“See then? Jonah Steel didn’t have anything to do with this.”
“Of course not. First of all, he most likely wasn’t wearing gloves when he handed Ms. Hayes the card. Second, what kind of a moron would go into a woman’s apartment, murder her, and then leave a calling card lodged under the carpet?”
Thank God. “For a minute I was sure you were going to go after— Oh, never mind.”
“You know me better than that, Ruby, but this card was left by someone for a reason. We need to figure out what that reason is.”
I wasn’t sure whether I could talk to Mark about the card found in Talon’s home. The Steels hadn’t gone to the police about the break-in and the rose left on Jade’s pillow. It turned out that it hadn’t been a break-in at all. Someone, most likely my father, had threatened Talon’s housekeeper, Felicia, and forced her to leave the rose for Jade. Why? We could all only guess. I had given up long ago trying to figure out why my father did anything. Until I had the Steels’ okay, I had to keep quiet about the similarities in the placement of the cards.
“So there are no prints,” I said.
“That’s right. So what’s the next step?”
“Figuring out who would want to frame Jonah Steel, I guess.”
“Yeah. You have any idea?”
If he only knew. “I do have a few ideas, Mark. Why don’t you let me handle this?”
He pushed the file toward me. “It’s all yours, kid.”
Though being called kid would probably bother some detectives, I let it roll off my back. I had grown up at fifteen. I had never really had the chance to be a kid, so I kind of liked the term. “Thanks, Mark.” I took the folder. “Anything else?”
“Yeah. Go home. You look like shit.”
I chuckled. “Thanks.
I’ve just been burning the candle on both ends.”
“That vacation didn’t do you a lot of good, did it?” he said. “And then you came back early too.”
I hadn’t explained to Mark the reason I had come back from Jamaica early—because of the kidnapping of Juliet and Lisa.

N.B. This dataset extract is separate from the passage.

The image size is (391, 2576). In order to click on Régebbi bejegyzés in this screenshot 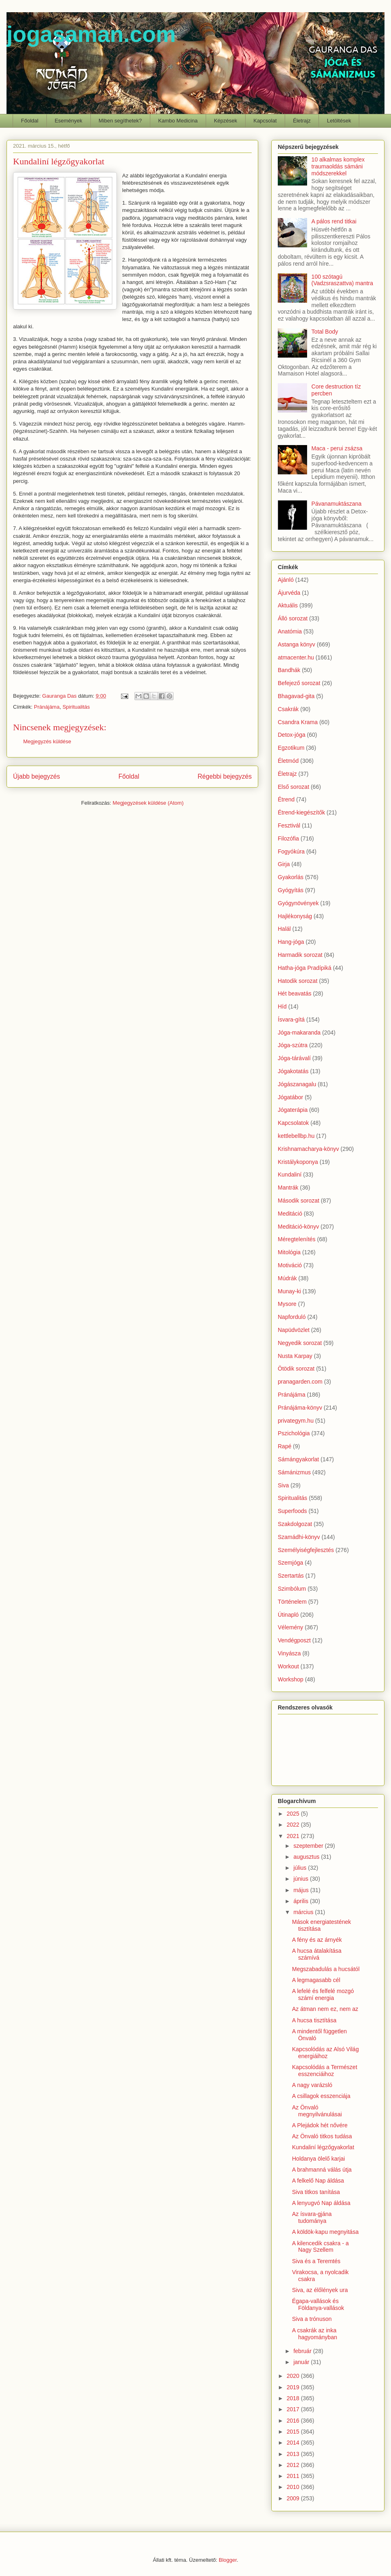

Though the resort hadn’t closed down, they’d offered refunds and allowed people to leave if they wanted to. Our party had stayed for the wedding and left the next day.
“You know me. Workaholic.”
“This can wait till tomorrow, Ruby. Go home and have some ‘you’ time.”
“I’ll think about it.” I left his office.
But there would be no thinking about it. Once the workday was over, I was meeting Ryan at the prison to see Larry Wade. He was already in the city now, presumably talking with Bryce Simpson’s uncle about the future lawmakers ring. I hoped he was getting some good information.
I plopped the new file down on my desk. My phone, which I had left on my desk when I went to see Mark, blinked with a missed call.
A number I didn’t recognize.
Chapter Eighteen
Ryan
“That’s right,” Chase said. “The phoenix.”
“The phoenix is a symbol of Lucifer? The devil?” Bryce asked. “I’ve never heard that.”
“My guess is that you never studied the occult,” his uncle said.
“Not in this lifetime, no,” Bryce said.
A vise tightened around my abdomen. The phoenix was an image I was well acquainted with. Ruby’s father, Theodore Mathias, had a phoenix tattooed on his forearm. Talon had told me about how he remembered the image from his captivity, how it had been both heaven and hell—the symbol of those who menaced him, yet also a symbol of escape. Of course he hadn’t realized all of that until he went through therapy with Melanie. He had been very open with me about what he had learned about himself and those two torturous months he had endured.